El Paso County Jail inmate Hannah Weikert, says she slept within arms length of COVID-positive inmates, and was not moved despite being pregnant, overweight and a severe asthmatic. She has since tested positive for COVID-19, yet has been denied access to an inhaler for her wheezing.

Another detainee, Iyan Murray, says his requests for a face mask were repeatedly denied. “When I asked for a mask, jail staff threatened me and other inmates by saying if we wanted to be protected from the virus we could just go in the hole or stay in lockdown with only 1 hour of out time a day. I was afraid of retaliation for trying to protect my health and safety.”

The Sheriff’s failure to provide basic personal protective equipment and treatment occurred despite receiving $15.6 million in federal funding for the specific purpose of COVID-19 protection. Instead, the Sheriff broke ground on a multimillion dollar construction project to upgrade staff locker rooms and offices.

“While publicly on Facebook Sheriff Elder was imploring citizens to ‘wear a mask,’ privately he and his staff prohibited people from wearing masks in their housing units,” said Mark Silverstein, ACLU of Colorado Legal Director. “The result of the sheriff’s multiple failures was the largest COVID-19 outbreak of any jail or prison in the state, with two-thirds of the jail population testing positive. Only then, a few weeks ago, did the sheriff finally begin providing incarcerated people with masks.”

The El Paso County Sheriff’s office said they do not comment on pending litigation.

The class action lawsuit comes less than a week after Governor Jared Polis unveiled his revised vaccination plan, in which prisoners no longer receive a higher priority in the state’s vaccine distribution schedule.

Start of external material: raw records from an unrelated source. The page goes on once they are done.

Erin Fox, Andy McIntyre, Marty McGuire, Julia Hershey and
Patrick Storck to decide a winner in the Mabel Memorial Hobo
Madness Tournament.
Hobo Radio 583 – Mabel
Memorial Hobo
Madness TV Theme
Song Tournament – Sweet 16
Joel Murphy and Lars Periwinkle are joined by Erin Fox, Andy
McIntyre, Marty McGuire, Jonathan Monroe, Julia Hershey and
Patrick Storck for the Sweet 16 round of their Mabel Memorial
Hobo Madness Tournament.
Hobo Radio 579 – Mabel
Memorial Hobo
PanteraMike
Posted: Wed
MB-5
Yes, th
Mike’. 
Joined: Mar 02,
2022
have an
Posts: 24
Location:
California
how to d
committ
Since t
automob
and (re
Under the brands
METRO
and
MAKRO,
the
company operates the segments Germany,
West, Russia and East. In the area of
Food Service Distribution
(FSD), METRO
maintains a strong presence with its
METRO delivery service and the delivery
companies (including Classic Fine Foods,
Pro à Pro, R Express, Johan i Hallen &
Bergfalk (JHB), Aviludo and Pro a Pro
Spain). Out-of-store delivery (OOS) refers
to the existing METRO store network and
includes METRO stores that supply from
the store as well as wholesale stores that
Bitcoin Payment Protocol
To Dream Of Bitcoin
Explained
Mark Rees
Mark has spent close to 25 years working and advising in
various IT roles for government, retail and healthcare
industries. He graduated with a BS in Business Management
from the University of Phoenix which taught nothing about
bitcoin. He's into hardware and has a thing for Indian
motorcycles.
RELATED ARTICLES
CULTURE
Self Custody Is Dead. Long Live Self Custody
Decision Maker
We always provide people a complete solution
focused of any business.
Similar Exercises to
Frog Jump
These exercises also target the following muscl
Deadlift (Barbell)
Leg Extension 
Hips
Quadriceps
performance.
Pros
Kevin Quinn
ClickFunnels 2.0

Under the initial plan, prisoners, students living in dorms, and those living in homeless shelters would be second in line for a COVID-19 vaccine, after only frontline health care workers.

The updated plan does not give prison populations any higher priority, and is at odds with the American Medical Association’s policy advocating for the prioritization of incarcerated populations and prison staff.

“Recognizing that detention center and correctional workers, incarcerated people, and detained immigrants are at high risk for COVID-19,” says the AMA, “these individuals should be prioritized in receiving access to safe, effective COVID-19 vaccines in the initial phases of distribution.”

However, Polis downplayed the decision to remove prisoners from the early phases of the vaccine distribution plan.

“Every Coloradan is treated fairly under this whether you’re in prison or not,” Polis said at a news conference Wednesday. “Nobody is penalized because they’re incarcerated and of course no one is given any advantage because they’re incarcerated.”

The pandemic has already cost 15 Colorado inmates’ their lives, and the outbreak at the El Paso County jail is still ongoing. According to the El Paso County Sheriff’s office website, on December 11, 14 inmates and eight staff members tested positive for the novel coronavirus. Since the start of the pandemic, 1,073 inmates and 165 prison staff have been infected.

State detention facilities are also experiencing substantial COVID outbreak. Over 11% of people incarcerated by the Colorado Dept. of Corrections, which settled its own ACLU lawsuit last month, have tested positive for the coronavirus.